When we read through the Gospel accounts of the Passion, Death, and Resurrection of Our Lord, we are often left saying the words of the Centurion, “Truly this man was the Son of God.” In fact, we are so moved by the accounts that we feel anyone who hears them will instantly convert. Yet we know, all too well, that there are many who still do not believe.
This might seem disheartening at times, but it really shouldn’t surprise us. Why? Well, first, consider that those closest to Christ, His disciples, regard Mary Magdalene’s news of His Resurrection as “nonsense” (Luke 24:11) or hard to believe (Mk 16:11). In fact, when two of the disciples meet Christ on the road to Emmaus, He has to explain to them that, yes, in fact, He is the Messiah foretold by the prophets (Lk 24:25-6).
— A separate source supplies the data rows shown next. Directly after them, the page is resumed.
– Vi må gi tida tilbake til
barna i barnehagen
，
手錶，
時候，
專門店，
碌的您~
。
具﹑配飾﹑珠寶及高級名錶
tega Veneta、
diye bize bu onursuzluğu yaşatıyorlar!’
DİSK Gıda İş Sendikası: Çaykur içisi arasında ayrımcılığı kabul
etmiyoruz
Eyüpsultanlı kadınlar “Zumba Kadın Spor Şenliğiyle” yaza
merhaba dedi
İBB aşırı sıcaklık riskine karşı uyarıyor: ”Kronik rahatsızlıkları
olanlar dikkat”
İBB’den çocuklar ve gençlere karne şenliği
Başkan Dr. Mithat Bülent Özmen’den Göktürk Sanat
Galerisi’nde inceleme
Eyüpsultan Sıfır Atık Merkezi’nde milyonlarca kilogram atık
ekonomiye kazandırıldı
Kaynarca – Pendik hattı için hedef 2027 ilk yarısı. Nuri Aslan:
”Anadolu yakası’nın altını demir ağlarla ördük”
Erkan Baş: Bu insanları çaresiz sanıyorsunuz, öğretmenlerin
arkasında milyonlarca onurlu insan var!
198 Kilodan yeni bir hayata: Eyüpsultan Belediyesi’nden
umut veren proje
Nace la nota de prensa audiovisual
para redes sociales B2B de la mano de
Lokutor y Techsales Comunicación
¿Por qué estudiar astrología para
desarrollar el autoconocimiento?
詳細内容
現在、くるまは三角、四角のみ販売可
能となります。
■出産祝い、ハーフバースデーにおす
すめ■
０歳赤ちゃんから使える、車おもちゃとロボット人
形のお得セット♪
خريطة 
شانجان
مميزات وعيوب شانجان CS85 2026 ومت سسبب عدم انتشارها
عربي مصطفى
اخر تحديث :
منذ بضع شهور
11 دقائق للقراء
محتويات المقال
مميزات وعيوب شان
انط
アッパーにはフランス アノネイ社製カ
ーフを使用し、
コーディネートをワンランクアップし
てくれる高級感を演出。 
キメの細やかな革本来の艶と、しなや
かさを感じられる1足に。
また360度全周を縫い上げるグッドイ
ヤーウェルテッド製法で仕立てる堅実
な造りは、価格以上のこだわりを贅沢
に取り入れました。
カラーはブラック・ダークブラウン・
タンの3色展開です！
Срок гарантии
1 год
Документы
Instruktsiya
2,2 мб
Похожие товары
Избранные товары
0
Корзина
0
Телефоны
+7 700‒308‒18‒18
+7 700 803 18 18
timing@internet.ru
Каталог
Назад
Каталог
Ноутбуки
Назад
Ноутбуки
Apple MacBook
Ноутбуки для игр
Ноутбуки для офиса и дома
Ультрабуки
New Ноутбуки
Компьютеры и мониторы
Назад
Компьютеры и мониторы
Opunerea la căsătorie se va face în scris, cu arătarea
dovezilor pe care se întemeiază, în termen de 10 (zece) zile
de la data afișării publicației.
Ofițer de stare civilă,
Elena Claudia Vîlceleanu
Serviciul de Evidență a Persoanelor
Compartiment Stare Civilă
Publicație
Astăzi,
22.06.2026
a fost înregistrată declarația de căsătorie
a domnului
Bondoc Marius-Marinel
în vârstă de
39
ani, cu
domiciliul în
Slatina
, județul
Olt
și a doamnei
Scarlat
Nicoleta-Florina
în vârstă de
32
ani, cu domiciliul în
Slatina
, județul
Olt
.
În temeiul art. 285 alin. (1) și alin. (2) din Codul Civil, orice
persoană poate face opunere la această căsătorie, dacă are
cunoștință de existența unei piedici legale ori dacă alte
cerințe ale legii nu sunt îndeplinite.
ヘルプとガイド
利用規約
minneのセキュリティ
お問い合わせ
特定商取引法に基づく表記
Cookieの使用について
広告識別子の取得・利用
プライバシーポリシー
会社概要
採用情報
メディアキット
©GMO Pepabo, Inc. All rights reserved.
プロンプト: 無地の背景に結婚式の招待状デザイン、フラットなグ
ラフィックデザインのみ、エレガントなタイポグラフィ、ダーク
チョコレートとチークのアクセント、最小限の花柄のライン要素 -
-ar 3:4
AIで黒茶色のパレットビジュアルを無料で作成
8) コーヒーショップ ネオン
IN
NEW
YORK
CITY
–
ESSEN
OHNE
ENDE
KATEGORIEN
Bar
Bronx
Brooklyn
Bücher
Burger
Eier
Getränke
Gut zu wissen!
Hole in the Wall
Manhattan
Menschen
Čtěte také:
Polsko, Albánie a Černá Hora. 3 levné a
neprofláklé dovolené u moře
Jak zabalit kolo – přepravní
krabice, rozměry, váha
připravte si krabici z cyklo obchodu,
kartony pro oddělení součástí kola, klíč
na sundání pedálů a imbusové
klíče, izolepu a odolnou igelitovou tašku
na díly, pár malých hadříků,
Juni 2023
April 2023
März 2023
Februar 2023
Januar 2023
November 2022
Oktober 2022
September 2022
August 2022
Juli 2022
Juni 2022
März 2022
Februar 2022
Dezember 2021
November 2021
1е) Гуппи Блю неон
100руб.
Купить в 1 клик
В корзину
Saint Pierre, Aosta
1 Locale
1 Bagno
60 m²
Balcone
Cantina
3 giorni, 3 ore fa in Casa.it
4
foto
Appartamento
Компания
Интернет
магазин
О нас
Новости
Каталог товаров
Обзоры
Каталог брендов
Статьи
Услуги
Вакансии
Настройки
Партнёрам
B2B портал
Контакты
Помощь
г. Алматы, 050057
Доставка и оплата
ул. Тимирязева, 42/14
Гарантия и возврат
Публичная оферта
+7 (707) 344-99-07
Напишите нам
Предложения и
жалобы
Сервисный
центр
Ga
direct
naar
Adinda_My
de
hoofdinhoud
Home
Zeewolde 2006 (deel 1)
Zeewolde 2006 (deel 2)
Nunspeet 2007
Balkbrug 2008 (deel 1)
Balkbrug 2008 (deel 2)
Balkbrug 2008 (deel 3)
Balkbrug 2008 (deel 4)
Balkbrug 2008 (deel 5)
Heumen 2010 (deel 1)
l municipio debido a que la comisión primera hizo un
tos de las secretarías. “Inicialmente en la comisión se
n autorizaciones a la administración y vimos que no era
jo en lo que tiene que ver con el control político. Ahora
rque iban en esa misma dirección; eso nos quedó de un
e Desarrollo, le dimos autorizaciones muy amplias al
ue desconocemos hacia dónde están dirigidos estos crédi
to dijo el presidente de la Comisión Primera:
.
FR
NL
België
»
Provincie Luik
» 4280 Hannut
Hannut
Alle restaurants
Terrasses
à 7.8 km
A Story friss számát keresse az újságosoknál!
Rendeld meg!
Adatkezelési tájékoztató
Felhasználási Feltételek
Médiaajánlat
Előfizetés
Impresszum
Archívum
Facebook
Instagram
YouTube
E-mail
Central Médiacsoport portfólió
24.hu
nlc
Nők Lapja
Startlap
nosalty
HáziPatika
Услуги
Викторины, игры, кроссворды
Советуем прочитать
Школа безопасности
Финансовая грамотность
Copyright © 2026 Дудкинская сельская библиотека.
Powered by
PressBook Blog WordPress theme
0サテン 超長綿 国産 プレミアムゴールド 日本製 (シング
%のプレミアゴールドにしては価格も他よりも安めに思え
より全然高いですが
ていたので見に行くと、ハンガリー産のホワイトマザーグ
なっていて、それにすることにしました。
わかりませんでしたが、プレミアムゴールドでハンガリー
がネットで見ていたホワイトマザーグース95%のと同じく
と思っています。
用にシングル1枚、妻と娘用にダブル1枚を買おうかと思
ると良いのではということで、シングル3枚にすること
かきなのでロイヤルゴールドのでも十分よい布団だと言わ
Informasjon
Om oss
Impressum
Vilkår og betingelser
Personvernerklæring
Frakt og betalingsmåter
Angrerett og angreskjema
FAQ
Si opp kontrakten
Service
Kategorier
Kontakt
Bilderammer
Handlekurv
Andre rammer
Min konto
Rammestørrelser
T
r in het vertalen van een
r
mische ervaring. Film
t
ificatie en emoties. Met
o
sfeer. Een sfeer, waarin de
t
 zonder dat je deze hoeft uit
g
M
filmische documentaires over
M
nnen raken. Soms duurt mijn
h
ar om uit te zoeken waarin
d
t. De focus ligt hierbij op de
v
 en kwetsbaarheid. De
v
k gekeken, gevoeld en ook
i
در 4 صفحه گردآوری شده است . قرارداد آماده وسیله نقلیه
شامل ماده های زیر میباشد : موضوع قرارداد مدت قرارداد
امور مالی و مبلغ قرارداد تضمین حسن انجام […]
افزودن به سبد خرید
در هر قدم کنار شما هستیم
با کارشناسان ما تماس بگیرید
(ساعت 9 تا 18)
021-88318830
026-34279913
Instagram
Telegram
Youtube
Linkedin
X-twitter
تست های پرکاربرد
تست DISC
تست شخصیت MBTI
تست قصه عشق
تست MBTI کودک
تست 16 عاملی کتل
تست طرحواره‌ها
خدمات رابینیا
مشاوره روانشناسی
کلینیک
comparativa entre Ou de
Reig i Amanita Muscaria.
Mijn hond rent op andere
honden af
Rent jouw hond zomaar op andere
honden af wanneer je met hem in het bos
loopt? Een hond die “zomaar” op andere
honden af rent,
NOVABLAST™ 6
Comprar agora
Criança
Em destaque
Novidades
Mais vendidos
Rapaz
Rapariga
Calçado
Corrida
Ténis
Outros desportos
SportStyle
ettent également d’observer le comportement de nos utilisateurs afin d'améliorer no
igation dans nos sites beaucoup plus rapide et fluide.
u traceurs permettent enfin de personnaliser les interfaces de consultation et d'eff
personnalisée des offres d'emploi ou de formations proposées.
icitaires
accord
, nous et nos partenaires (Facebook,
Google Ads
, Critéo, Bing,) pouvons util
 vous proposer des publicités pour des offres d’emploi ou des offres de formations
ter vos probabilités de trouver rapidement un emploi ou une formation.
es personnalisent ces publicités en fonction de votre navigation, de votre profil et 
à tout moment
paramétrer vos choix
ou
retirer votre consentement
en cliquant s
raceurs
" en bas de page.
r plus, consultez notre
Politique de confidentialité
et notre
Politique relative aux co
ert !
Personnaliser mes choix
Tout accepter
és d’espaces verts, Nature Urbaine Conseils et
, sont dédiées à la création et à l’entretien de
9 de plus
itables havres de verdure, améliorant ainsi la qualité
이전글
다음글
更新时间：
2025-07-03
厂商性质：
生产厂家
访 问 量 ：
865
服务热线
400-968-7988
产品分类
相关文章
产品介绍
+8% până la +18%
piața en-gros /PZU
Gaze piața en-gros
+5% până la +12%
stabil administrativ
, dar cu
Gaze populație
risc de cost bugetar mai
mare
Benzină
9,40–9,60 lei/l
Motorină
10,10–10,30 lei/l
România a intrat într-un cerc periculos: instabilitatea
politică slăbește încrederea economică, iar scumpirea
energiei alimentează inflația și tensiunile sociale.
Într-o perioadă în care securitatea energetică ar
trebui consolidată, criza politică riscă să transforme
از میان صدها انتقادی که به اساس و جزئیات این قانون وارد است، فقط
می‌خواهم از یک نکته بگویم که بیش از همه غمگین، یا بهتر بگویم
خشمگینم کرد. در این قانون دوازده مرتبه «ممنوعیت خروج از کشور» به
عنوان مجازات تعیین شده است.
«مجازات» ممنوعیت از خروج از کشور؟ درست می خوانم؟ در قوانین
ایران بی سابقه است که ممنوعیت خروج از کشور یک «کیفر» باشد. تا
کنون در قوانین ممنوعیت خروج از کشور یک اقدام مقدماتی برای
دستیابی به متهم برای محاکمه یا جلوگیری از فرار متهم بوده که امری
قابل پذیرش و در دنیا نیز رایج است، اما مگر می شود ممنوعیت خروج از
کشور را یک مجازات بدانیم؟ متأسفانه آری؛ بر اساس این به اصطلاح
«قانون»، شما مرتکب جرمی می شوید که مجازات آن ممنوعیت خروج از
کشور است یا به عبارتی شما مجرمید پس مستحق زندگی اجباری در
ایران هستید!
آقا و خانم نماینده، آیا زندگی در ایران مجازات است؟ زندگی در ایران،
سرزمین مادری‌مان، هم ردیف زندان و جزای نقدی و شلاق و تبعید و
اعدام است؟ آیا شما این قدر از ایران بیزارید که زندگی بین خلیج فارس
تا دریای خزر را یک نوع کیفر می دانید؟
The term “Doubting Thomas” is so entrenched in our everyday speech, that we forget the rest of the Apostles were hesitant to believe the Resurrection had happened until He appeared to them (Mk 16:14). These were men who had heard almost every word and witnessed almost every action of Our Lord during His public ministry, and yet they were just as skeptical as everyone else that this man was truly the Son of God.
We can see ourselves in these men, cowering in a locked room for fear of the Sanhedrin, perhaps tempted to doubt the Truth of Christ. These men would later preach to huge crowds, travel thousands of miles, and proclaim the Gospel with their last breath; but right after the Passion, they were scared and afraid to face the world. Perhaps one or more of them even felt forsaken by Christ, who died and left them alone. And, looking at my own life, I know that I have been in that locked room, too.
Hearing the world assault Catholic doctrine, distort the words of the Holy Father, and fight any and all attempts to save the unborn, it can be difficult to proclaim the Truth. It is in these moments, when we feel alone and afraid, that the Devil likes to tempt us to forsake the Truth and become like the world. It is in these moments, too, that we might feel forsaken by God, left to fight the good fight all by ourselves.
However, Christ continues to appear to us in the Blessed Sacrament to comfort and sustain us. He unites us in His Church so that we need not fight against sin and evil alone. He speaks to us through the Scriptures to remind us that “In the world you will have trouble, but take courage, I have conquered the world” (Jn 16:33).